» Dataset:
########

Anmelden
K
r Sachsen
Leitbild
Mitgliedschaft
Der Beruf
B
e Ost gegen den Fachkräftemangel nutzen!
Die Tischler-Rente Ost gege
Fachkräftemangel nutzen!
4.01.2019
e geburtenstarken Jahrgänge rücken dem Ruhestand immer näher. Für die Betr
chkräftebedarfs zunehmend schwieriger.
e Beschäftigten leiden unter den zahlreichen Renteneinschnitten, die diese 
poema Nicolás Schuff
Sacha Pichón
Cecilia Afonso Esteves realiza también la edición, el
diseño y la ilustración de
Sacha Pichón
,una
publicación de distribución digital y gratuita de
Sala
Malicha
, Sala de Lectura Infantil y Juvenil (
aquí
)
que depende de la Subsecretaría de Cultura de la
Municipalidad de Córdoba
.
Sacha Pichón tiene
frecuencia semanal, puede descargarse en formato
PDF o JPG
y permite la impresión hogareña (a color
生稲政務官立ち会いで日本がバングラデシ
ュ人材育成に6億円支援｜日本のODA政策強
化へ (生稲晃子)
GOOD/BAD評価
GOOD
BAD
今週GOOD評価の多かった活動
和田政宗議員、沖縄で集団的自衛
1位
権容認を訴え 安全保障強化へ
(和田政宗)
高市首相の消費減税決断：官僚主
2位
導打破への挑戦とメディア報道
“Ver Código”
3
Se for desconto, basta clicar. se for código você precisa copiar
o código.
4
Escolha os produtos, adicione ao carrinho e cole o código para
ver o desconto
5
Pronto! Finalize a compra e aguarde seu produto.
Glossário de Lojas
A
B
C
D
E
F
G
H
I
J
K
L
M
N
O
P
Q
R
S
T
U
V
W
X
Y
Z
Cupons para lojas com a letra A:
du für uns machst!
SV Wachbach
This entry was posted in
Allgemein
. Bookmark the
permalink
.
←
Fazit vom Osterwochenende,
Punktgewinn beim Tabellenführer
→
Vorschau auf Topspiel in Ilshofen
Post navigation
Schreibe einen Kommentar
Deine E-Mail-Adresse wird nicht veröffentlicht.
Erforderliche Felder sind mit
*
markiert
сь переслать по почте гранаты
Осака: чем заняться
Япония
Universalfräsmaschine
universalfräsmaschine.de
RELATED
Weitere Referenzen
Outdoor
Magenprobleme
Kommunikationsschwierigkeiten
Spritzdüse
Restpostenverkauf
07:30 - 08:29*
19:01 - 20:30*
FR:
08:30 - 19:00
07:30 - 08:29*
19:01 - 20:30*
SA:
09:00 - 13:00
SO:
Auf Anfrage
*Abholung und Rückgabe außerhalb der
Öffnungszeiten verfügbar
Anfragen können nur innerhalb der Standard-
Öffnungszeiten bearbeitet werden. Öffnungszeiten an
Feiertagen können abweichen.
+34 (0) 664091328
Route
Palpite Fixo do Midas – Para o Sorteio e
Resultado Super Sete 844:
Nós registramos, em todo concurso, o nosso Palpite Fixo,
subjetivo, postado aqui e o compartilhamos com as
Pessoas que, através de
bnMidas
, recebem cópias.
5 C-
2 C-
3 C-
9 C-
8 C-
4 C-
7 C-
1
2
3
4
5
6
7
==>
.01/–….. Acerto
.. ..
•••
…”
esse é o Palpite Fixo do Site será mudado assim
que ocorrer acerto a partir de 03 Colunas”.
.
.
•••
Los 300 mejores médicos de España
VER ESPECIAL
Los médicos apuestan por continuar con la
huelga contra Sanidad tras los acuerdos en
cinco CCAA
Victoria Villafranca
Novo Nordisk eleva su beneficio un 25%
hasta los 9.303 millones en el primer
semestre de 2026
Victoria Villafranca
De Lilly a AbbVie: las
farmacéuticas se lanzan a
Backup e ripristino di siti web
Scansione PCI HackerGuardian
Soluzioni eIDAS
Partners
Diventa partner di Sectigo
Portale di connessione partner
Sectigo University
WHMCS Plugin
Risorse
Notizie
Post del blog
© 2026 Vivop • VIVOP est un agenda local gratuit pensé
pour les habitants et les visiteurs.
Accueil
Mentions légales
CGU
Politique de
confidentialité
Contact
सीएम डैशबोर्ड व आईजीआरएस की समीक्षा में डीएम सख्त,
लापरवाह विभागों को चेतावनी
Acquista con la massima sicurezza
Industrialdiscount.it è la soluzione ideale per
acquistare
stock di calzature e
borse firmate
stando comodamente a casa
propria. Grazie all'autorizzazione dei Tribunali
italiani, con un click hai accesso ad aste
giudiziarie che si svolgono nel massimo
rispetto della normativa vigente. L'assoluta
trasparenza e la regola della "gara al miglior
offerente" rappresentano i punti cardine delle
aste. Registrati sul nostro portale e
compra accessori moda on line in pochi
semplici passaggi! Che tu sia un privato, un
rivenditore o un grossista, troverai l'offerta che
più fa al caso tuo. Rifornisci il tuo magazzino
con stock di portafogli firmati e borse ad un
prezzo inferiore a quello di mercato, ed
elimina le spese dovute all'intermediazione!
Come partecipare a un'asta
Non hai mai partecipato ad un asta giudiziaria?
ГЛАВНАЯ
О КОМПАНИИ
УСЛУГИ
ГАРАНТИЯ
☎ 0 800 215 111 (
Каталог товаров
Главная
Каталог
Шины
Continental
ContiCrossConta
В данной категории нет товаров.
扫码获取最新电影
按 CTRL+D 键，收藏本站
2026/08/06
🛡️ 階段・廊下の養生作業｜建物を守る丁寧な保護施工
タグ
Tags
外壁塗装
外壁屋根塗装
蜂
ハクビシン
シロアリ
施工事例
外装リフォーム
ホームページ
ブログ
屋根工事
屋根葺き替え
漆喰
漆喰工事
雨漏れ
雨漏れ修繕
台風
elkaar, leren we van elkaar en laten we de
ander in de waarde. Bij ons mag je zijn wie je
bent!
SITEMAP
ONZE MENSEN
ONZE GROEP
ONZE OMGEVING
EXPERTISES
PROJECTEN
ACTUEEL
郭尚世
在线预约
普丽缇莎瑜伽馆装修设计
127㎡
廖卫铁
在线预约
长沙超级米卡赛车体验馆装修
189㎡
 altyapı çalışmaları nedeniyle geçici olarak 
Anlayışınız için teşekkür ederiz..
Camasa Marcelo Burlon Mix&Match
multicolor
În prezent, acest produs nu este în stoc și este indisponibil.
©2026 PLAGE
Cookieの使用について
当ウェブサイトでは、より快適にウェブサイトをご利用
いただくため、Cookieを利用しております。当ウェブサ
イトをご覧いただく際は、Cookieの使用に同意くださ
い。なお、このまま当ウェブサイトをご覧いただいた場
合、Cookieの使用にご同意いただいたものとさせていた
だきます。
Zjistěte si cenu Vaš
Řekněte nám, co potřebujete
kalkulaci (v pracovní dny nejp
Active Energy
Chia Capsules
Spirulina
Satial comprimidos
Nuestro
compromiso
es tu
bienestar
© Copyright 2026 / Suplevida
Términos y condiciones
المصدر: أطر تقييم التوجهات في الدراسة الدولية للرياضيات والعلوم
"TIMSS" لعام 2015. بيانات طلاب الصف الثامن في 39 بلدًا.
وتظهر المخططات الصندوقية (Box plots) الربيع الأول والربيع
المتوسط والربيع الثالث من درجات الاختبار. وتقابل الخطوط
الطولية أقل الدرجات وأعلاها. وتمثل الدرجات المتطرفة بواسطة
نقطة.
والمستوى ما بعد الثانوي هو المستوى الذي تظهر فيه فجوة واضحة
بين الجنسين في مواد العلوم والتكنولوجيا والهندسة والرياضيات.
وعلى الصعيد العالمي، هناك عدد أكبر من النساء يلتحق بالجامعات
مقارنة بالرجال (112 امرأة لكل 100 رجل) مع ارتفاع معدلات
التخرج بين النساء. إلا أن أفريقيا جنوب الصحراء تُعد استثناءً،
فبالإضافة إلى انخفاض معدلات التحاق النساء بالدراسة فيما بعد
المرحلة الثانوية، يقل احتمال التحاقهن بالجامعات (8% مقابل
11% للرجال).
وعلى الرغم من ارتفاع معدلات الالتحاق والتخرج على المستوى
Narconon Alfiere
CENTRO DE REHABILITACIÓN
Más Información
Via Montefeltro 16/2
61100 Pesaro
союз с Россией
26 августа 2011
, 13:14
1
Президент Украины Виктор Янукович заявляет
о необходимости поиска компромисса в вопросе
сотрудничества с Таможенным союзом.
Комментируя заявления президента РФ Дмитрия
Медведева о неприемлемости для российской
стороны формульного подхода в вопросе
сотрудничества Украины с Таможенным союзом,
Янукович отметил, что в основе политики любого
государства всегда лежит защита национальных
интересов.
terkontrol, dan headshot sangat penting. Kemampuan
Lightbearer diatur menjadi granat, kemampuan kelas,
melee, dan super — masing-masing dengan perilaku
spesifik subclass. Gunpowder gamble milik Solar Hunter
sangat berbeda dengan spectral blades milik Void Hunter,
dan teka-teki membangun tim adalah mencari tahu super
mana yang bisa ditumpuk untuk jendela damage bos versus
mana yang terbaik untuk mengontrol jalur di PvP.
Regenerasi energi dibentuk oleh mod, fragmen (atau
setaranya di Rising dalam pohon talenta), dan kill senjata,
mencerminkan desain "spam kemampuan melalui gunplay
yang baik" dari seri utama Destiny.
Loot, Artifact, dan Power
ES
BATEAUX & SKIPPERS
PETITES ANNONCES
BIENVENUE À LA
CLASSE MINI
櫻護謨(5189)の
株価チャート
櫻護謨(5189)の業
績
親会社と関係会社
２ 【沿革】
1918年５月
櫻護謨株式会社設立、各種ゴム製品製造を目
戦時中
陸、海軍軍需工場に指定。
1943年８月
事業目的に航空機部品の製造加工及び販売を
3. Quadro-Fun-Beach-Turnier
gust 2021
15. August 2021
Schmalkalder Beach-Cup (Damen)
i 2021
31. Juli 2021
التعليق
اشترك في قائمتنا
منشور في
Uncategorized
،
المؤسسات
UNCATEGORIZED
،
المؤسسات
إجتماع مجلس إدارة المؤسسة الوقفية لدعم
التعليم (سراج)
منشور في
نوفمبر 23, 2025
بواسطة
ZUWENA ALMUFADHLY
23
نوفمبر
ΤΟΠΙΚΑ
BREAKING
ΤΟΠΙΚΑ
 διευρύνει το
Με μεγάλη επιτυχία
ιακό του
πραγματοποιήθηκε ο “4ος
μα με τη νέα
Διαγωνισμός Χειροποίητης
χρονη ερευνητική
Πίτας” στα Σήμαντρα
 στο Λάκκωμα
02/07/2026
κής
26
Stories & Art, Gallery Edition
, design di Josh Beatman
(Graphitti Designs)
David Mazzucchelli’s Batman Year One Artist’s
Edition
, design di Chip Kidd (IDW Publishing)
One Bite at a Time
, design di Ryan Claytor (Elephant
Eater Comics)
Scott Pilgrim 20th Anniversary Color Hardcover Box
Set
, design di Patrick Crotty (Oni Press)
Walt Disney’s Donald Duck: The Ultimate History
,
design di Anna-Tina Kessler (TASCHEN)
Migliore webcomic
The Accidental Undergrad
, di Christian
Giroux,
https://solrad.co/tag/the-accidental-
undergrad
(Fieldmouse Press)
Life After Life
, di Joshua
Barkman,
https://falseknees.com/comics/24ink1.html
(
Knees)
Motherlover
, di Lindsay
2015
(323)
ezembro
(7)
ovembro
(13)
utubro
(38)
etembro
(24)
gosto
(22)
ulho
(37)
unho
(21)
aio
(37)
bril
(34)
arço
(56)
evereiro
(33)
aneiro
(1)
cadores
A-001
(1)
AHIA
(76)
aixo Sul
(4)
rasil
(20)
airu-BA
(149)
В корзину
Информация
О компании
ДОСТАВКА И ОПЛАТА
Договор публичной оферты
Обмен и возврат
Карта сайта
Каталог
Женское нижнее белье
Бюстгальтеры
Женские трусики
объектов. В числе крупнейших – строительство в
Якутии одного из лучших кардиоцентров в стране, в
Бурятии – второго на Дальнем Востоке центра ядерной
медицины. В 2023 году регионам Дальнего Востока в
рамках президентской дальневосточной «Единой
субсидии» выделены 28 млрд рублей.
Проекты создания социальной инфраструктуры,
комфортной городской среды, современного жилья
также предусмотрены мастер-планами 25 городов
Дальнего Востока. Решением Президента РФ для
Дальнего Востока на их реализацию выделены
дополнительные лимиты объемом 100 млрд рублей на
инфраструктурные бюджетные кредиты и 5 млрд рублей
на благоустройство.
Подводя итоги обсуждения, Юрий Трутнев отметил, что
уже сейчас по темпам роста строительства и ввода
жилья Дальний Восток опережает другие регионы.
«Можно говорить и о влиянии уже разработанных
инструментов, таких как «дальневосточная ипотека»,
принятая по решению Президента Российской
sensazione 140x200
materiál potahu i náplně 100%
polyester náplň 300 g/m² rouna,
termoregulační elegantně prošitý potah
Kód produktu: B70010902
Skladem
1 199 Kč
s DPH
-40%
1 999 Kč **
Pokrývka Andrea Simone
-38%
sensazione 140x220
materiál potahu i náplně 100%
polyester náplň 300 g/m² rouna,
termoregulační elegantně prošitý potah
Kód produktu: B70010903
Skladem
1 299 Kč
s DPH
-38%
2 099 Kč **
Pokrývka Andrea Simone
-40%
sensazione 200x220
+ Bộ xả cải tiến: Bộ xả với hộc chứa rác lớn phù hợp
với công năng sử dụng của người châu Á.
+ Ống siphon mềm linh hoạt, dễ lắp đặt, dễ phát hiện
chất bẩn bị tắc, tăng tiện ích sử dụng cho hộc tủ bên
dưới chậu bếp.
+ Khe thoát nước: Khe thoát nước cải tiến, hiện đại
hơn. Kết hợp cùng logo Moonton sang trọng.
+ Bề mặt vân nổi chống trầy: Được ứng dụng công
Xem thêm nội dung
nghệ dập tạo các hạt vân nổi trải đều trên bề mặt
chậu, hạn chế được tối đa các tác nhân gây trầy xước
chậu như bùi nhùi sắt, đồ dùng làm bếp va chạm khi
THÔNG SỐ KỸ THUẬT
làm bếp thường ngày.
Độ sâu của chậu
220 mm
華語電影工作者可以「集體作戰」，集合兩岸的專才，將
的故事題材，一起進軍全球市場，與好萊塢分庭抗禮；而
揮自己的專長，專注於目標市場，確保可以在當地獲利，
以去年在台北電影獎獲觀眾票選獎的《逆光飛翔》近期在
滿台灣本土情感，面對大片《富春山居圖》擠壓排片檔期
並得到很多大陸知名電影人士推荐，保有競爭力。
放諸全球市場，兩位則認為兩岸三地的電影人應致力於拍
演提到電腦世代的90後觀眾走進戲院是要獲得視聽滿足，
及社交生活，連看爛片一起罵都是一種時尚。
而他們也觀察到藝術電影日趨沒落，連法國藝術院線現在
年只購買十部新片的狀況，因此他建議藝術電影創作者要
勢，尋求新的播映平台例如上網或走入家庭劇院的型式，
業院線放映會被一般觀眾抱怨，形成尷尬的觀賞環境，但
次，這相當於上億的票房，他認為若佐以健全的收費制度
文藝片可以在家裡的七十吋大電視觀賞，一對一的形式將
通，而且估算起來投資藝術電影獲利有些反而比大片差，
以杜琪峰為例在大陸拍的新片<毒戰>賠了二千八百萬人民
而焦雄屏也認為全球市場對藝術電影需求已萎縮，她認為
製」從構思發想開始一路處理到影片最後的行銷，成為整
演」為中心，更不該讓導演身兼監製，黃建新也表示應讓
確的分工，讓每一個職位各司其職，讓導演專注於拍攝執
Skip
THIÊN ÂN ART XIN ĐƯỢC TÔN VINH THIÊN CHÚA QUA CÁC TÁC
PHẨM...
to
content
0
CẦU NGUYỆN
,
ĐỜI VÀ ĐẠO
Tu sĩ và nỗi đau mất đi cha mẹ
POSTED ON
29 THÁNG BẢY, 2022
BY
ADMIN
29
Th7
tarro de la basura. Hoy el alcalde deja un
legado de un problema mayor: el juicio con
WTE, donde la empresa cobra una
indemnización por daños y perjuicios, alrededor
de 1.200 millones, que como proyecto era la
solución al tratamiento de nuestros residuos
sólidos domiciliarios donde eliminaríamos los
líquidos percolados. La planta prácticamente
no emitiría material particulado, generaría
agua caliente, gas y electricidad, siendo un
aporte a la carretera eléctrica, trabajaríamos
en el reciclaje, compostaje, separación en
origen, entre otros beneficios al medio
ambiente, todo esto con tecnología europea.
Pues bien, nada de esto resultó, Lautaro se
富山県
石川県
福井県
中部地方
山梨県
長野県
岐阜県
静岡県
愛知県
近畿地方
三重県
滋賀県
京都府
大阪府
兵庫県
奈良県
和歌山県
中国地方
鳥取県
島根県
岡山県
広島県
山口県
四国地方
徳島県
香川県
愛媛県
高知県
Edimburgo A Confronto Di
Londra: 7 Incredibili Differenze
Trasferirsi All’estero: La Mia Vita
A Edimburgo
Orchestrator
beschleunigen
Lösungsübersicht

########

The required output is the exact run of lines from the beginning of the records to the line with "This entry was posted in", that line included.

Anmelden
K
r Sachsen
Leitbild
Mitgliedschaft
Der Beruf
B
e Ost gegen den Fachkräftemangel nutzen!
Die Tischler-Rente Ost gege
Fachkräftemangel nutzen!
4.01.2019
e geburtenstarken Jahrgänge rücken dem Ruhestand immer näher. Für die Betr
chkräftebedarfs zunehmend schwieriger.
e Beschäftigten leiden unter den zahlreichen Renteneinschnitten, die diese 
poema Nicolás Schuff
Sacha Pichón
Cecilia Afonso Esteves realiza también la edición, el
diseño y la ilustración de
Sacha Pichón
,una
publicación de distribución digital y gratuita de
Sala
Malicha
, Sala de Lectura Infantil y Juvenil (
aquí
)
que depende de la Subsecretaría de Cultura de la
Municipalidad de Córdoba
.
Sacha Pichón tiene
frecuencia semanal, puede descargarse en formato
PDF o JPG
y permite la impresión hogareña (a color
生稲政務官立ち会いで日本がバングラデシ
ュ人材育成に6億円支援｜日本のODA政策強
化へ (生稲晃子)
GOOD/BAD評価
GOOD
BAD
今週GOOD評価の多かった活動
和田政宗議員、沖縄で集団的自衛
1位
権容認を訴え 安全保障強化へ
(和田政宗)
高市首相の消費減税決断：官僚主
2位
導打破への挑戦とメディア報道
“Ver Código”
3
Se for desconto, basta clicar. se for código você precisa copiar
o código.
4
Escolha os produtos, adicione ao carrinho e cole o código para
ver o desconto
5
Pronto! Finalize a compra e aguarde seu produto.
Glossário de Lojas
A
B
C
D
E
F
G
H
I
J
K
L
M
N
O
P
Q
R
S
T
U
V
W
X
Y
Z
Cupons para lojas com a letra A:
du für uns machst!
SV Wachbach
This entry was posted in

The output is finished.